▶ **TASK DESCRIPTION**: Lines of the listing below that contain the string "phục" are to be returned.

⁂

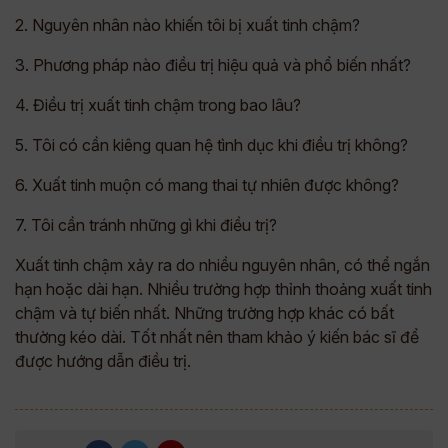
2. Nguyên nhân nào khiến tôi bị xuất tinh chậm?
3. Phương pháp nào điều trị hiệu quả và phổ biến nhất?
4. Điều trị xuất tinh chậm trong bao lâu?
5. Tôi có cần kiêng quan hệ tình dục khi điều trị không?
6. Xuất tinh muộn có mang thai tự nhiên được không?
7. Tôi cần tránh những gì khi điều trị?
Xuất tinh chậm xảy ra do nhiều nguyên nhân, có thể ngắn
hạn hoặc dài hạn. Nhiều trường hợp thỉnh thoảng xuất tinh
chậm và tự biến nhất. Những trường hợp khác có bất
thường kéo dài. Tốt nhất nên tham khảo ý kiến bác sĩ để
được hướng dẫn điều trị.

⁂

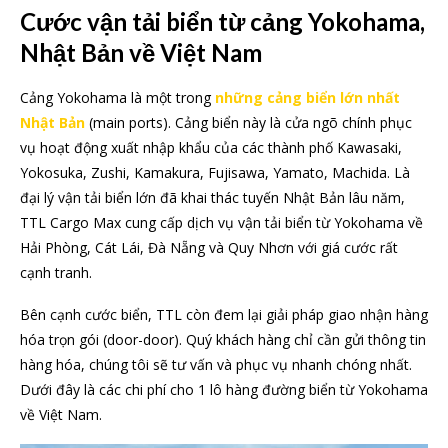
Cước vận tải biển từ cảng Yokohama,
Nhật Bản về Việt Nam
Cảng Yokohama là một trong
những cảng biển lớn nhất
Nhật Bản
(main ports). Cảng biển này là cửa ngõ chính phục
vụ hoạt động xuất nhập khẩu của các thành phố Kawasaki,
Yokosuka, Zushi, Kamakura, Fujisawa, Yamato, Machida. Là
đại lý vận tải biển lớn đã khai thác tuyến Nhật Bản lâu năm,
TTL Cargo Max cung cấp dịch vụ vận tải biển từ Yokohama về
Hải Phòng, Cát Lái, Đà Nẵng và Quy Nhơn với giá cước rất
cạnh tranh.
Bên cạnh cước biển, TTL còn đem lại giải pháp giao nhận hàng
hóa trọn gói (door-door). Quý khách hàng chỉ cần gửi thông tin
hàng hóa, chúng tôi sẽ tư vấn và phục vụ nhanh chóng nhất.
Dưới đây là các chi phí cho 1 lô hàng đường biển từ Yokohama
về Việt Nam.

⁂

▶ **OUTPUT OF THE TASK**:
(main ports). Cảng biển này là cửa ngõ chính phục
hàng hóa, chúng tôi sẽ tư vấn và phục vụ nhanh chóng nhất.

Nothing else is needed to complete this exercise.